Find all the lines in the material below with the word "reuniones", and copy them.

• Data to use
────────────────────────────────────────

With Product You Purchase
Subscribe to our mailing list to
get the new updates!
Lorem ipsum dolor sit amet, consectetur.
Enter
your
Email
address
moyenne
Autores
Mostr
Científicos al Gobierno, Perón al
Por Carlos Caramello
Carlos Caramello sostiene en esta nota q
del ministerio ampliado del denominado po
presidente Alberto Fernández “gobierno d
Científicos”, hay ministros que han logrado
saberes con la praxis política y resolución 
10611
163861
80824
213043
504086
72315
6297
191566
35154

────────────────────────────────────────

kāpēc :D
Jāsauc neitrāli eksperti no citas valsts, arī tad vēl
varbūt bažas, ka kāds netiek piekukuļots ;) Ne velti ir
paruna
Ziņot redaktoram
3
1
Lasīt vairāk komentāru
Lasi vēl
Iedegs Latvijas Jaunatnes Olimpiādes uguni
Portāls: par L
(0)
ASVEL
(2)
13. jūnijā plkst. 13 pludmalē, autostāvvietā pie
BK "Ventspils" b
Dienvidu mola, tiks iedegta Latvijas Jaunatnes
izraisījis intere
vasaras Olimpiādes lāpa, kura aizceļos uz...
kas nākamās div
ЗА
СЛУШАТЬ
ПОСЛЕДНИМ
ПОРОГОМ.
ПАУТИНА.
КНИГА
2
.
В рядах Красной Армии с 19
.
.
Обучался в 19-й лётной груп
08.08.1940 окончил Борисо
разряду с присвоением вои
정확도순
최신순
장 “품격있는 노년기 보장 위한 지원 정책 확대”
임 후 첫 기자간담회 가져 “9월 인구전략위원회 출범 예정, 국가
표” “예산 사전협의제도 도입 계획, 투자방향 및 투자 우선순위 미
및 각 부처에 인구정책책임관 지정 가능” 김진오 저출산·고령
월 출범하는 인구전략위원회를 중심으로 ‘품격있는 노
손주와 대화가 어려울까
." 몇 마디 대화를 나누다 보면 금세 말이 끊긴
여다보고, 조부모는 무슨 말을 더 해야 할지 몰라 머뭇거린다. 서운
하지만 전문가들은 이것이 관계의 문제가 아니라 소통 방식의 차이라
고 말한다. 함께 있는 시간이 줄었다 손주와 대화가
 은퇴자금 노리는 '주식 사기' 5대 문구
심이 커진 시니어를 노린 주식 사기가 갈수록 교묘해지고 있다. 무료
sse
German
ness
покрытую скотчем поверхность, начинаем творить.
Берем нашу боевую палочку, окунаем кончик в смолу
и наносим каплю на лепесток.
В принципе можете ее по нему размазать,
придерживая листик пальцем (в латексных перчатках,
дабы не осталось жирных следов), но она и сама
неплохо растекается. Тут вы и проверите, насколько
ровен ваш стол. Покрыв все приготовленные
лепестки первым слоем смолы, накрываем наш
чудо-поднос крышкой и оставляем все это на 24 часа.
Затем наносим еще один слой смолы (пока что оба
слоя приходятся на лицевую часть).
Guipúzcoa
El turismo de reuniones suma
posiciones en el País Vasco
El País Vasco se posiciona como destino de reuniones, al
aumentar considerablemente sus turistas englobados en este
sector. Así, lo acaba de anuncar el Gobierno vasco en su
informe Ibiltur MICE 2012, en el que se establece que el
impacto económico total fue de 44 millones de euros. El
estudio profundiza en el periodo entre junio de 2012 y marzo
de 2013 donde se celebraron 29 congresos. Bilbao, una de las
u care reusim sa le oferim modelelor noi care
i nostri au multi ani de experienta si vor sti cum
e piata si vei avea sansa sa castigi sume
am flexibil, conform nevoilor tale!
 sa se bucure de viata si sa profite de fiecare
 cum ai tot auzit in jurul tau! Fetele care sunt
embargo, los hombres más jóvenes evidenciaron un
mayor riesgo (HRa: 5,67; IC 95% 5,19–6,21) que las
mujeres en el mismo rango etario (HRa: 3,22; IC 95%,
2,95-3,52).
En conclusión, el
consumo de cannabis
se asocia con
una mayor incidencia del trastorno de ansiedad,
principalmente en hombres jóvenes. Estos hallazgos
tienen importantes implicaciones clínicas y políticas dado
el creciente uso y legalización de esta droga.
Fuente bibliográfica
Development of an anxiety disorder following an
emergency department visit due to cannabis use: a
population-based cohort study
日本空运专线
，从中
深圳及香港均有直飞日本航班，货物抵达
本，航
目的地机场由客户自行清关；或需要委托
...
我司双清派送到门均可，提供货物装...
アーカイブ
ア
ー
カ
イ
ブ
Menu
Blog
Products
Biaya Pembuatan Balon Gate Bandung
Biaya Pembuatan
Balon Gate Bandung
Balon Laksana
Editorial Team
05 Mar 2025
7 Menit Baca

────────────────────────────────────────

• Exercise result
El turismo de reuniones suma
El País Vasco se posiciona como destino de reuniones, al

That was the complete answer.